> [AIM OF THE EXERCISE]:
In the material below, find every line containing "κείμενα" and copy that line.

> [SOURCE MATERIAL]:

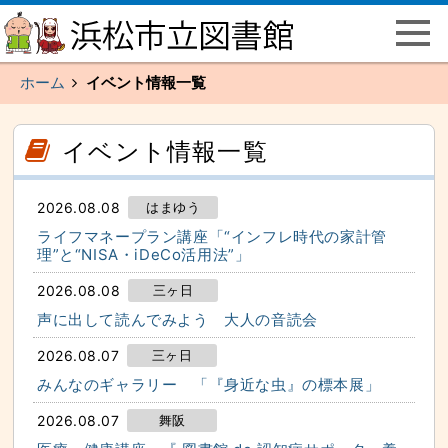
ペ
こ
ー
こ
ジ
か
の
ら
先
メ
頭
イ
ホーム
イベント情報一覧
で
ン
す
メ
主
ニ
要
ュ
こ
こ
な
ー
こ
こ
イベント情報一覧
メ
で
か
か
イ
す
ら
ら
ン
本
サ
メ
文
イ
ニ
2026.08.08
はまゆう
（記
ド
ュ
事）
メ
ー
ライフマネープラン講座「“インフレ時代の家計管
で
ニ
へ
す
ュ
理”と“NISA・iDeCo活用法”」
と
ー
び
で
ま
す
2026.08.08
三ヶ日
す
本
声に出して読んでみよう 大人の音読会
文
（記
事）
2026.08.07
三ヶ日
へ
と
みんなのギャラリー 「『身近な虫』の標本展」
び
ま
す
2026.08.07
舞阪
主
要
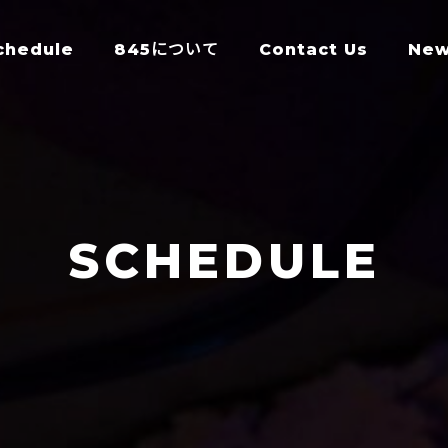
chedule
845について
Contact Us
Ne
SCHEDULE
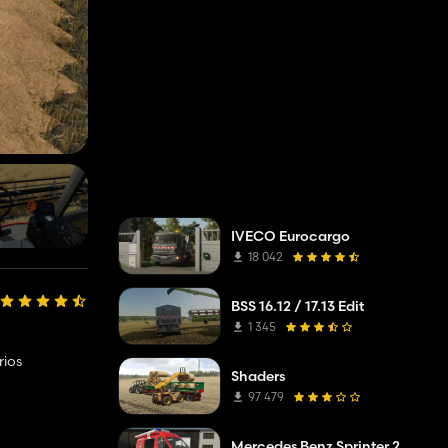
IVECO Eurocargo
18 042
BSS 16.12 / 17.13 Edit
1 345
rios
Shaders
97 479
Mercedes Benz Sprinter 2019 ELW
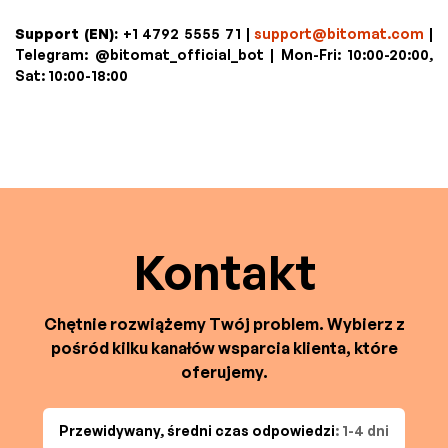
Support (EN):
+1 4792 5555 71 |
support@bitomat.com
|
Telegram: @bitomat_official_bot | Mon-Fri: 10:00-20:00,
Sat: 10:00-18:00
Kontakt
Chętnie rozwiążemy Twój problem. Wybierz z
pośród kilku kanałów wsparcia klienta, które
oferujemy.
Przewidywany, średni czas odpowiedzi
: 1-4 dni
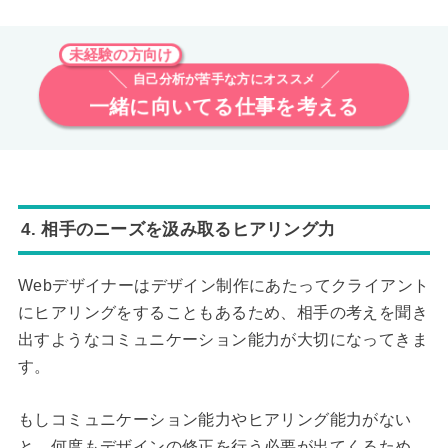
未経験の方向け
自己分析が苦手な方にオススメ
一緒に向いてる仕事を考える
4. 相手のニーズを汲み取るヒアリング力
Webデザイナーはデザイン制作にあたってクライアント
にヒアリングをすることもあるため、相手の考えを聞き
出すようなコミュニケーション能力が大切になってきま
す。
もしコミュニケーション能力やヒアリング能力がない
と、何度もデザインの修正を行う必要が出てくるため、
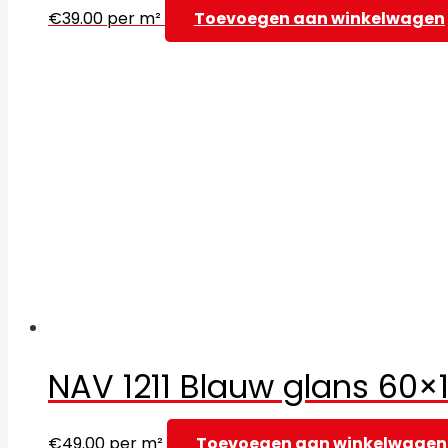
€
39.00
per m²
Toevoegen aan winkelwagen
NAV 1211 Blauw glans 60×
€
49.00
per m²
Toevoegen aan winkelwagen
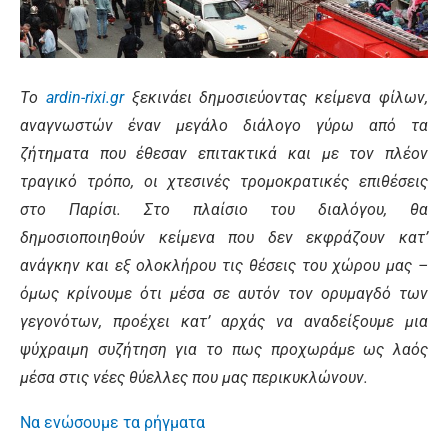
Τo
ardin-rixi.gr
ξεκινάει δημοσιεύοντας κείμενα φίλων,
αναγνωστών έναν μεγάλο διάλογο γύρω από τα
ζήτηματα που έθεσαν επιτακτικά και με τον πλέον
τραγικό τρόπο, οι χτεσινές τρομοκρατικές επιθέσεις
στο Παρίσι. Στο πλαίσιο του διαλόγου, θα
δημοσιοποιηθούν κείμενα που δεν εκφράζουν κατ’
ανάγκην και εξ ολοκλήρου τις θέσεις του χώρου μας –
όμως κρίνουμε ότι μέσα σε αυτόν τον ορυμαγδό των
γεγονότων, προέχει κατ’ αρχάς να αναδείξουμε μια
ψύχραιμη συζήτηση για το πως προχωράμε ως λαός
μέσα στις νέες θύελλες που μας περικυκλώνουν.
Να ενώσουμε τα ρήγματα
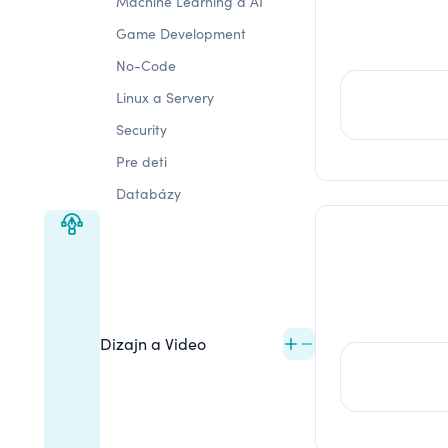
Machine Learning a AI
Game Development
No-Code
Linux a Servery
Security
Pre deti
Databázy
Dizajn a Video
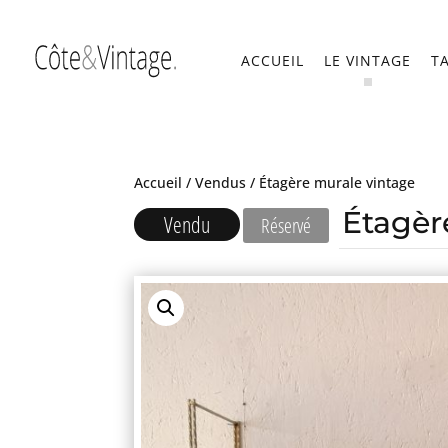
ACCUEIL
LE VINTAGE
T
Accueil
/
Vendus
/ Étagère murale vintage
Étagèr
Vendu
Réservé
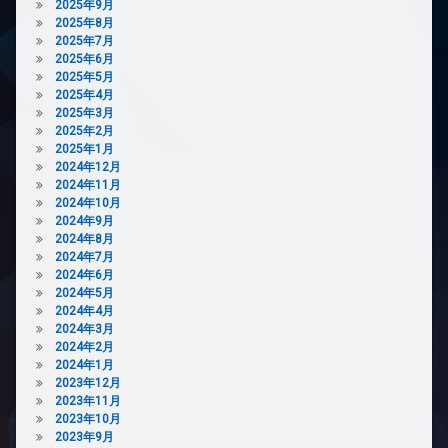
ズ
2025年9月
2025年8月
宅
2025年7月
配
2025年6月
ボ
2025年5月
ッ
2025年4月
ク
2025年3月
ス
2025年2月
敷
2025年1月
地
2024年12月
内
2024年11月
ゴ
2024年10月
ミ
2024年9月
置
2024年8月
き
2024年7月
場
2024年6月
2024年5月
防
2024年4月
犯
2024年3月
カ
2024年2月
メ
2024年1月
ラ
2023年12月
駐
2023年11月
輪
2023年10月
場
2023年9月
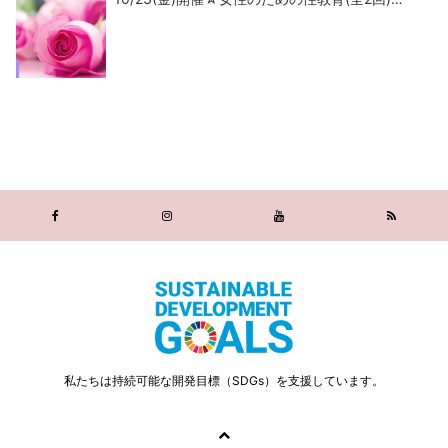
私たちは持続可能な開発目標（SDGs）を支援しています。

* * *

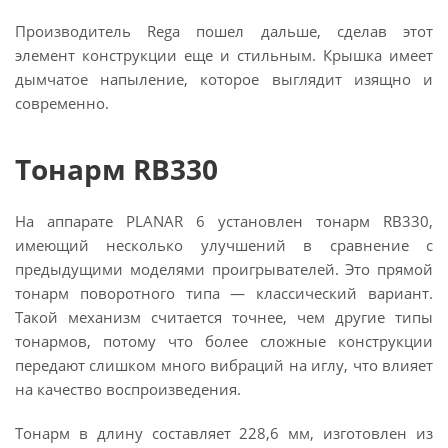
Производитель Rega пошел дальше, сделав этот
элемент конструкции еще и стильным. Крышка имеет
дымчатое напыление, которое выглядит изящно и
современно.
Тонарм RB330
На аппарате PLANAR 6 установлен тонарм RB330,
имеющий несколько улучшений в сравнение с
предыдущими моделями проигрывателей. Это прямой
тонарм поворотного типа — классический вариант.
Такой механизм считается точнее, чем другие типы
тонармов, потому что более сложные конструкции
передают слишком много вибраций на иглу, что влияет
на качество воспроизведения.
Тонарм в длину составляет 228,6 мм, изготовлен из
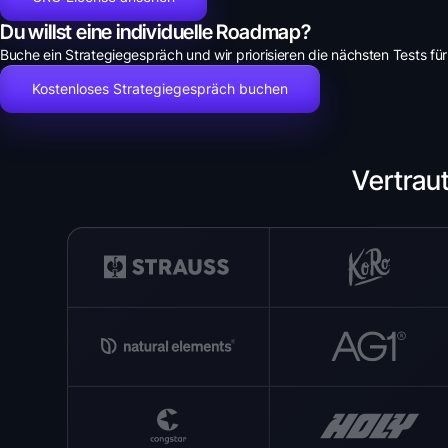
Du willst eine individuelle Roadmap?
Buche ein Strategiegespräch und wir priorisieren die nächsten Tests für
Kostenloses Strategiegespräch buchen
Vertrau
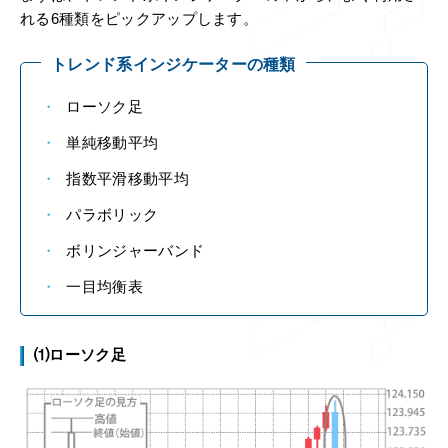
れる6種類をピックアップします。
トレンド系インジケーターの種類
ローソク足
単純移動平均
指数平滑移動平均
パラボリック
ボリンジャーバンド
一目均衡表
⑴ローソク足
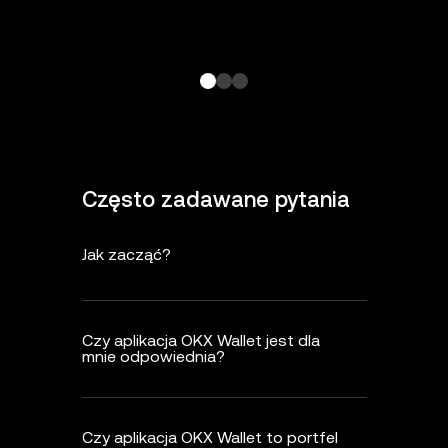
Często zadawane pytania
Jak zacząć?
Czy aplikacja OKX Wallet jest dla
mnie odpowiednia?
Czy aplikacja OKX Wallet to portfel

---

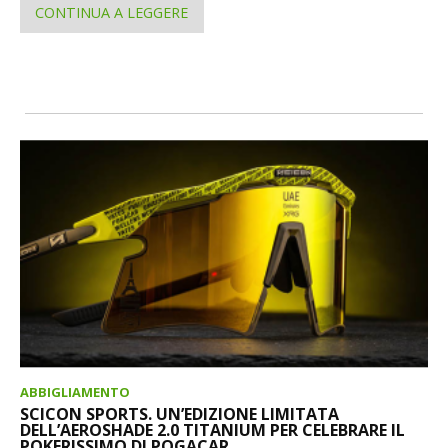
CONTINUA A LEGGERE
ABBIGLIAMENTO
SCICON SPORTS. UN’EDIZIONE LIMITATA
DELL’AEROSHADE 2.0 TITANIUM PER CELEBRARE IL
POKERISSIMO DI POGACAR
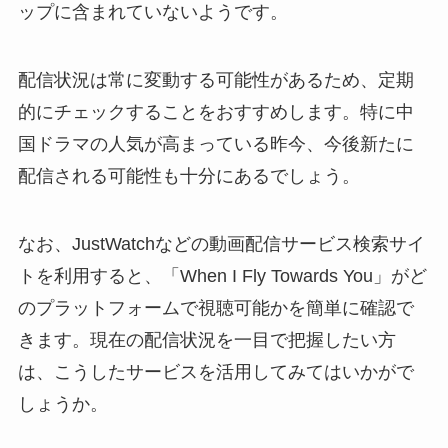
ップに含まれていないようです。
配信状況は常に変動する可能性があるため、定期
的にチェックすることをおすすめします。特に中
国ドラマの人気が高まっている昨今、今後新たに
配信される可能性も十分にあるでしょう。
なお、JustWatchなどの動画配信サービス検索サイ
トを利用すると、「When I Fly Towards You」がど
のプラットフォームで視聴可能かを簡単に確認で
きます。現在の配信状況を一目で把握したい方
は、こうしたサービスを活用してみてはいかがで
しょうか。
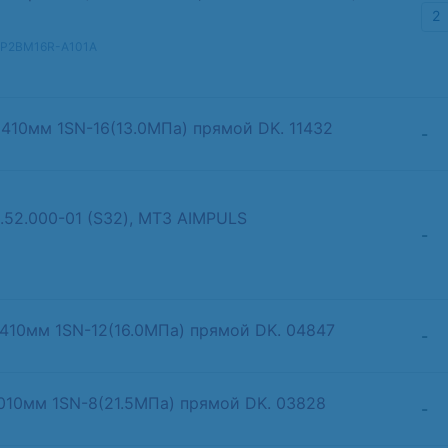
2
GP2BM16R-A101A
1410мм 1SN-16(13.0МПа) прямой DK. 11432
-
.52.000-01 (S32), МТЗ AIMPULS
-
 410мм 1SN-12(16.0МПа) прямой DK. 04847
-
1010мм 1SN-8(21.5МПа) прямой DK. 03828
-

> [EXERCISE RESULT]:
ξεκινάει δημοσιεύοντας κείμενα φίλων,
δημοσιοποιηθούν κείμενα που δεν εκφράζουν κατ’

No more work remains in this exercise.